**Source data**
::::::::::

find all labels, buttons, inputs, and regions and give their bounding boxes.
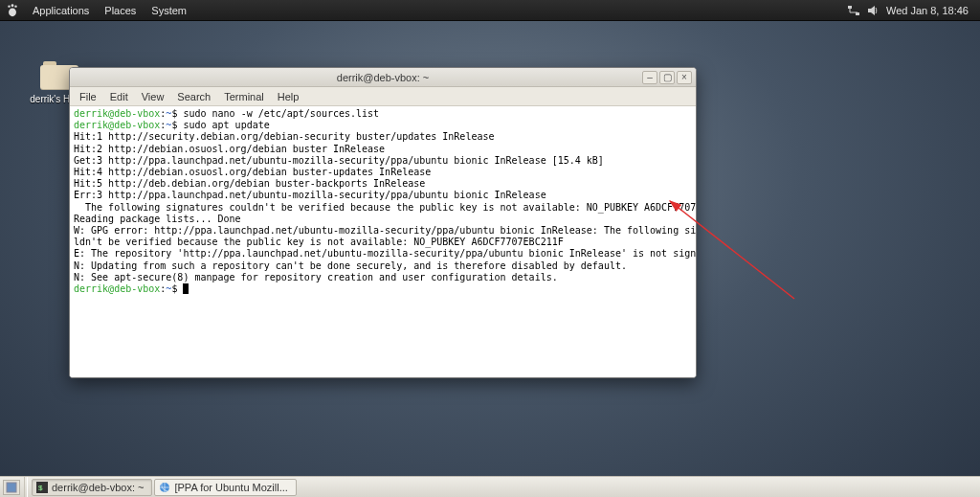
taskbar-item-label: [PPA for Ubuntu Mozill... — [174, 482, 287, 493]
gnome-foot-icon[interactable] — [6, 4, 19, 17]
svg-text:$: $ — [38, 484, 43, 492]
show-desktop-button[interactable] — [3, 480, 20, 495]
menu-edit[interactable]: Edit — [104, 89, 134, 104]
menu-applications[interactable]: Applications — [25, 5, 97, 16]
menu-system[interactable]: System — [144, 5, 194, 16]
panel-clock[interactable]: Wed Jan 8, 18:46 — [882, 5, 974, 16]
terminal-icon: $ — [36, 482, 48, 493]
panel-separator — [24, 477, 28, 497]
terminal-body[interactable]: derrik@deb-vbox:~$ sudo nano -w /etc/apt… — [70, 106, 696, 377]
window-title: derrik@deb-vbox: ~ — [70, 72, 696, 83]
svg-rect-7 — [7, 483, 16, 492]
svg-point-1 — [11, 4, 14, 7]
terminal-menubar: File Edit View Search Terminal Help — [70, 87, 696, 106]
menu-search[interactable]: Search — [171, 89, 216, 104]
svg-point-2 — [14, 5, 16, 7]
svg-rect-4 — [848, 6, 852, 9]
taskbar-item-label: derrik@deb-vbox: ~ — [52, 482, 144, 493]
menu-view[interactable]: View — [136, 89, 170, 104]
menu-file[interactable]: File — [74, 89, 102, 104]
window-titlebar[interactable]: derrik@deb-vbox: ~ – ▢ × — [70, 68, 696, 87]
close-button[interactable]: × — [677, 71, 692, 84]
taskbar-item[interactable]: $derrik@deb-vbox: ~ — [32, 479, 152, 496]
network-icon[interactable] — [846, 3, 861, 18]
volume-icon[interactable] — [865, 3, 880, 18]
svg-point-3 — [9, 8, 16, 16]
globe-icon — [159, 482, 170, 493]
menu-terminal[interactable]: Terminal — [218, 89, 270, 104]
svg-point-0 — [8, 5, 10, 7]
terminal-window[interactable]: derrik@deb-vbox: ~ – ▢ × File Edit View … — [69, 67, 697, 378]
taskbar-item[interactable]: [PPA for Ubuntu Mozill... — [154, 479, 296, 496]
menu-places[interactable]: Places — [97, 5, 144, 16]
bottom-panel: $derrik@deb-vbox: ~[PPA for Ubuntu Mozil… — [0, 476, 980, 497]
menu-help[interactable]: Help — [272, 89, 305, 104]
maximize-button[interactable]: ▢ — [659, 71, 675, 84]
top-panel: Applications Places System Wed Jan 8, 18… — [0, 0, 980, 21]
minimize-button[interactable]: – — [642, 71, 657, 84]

::::::::::

**Aim of the exercise**
Output the material above word for word. Leave out its images.

**Worked solution**
find all labels, buttons, inputs, and regions and give their bounding boxes.
taskbar-item-label: [PPA for Ubuntu Mozill... — [174, 482, 287, 493]
gnome-foot-icon[interactable] — [6, 4, 19, 17]
svg-text:$: $ — [38, 484, 43, 492]
show-desktop-button[interactable] — [3, 480, 20, 495]
menu-edit[interactable]: Edit — [104, 89, 134, 104]
menu-applications[interactable]: Applications — [25, 5, 97, 16]
menu-system[interactable]: System — [144, 5, 194, 16]
panel-clock[interactable]: Wed Jan 8, 18:46 — [882, 5, 974, 16]
terminal-icon: $ — [36, 482, 48, 493]
panel-separator — [24, 477, 28, 497]
terminal-body[interactable]: derrik@deb-vbox:~$ sudo nano -w /etc/apt… — [70, 106, 696, 377]
window-title: derrik@deb-vbox: ~ — [70, 72, 696, 83]
svg-rect-7 — [7, 483, 16, 492]
svg-point-1 — [11, 4, 14, 7]
terminal-menubar: File Edit View Search Terminal Help — [70, 87, 696, 106]
menu-search[interactable]: Search — [171, 89, 216, 104]
svg-point-2 — [14, 5, 16, 7]
svg-rect-4 — [848, 6, 852, 9]
taskbar-item-label: derrik@deb-vbox: ~ — [52, 482, 144, 493]
menu-view[interactable]: View — [136, 89, 170, 104]
menu-file[interactable]: File — [74, 89, 102, 104]
window-titlebar[interactable]: derrik@deb-vbox: ~ – ▢ × — [70, 68, 696, 87]
close-button[interactable]: × — [677, 71, 692, 84]
taskbar-item[interactable]: $derrik@deb-vbox: ~ — [32, 479, 152, 496]
network-icon[interactable] — [846, 3, 861, 18]
volume-icon[interactable] — [865, 3, 880, 18]
svg-point-3 — [9, 8, 16, 16]
globe-icon — [159, 482, 170, 493]
menu-terminal[interactable]: Terminal — [218, 89, 270, 104]
svg-point-0 — [8, 5, 10, 7]
terminal-window[interactable]: derrik@deb-vbox: ~ – ▢ × File Edit View … — [69, 67, 697, 378]
taskbar-item[interactable]: [PPA for Ubuntu Mozill... — [154, 479, 296, 496]
menu-places[interactable]: Places — [97, 5, 144, 16]
bottom-panel: $derrik@deb-vbox: ~[PPA for Ubuntu Mozil… — [0, 476, 980, 497]
menu-help[interactable]: Help — [272, 89, 305, 104]
maximize-button[interactable]: ▢ — [659, 71, 675, 84]
top-panel: Applications Places System Wed Jan 8, 18… — [0, 0, 980, 21]
minimize-button[interactable]: – — [642, 71, 657, 84]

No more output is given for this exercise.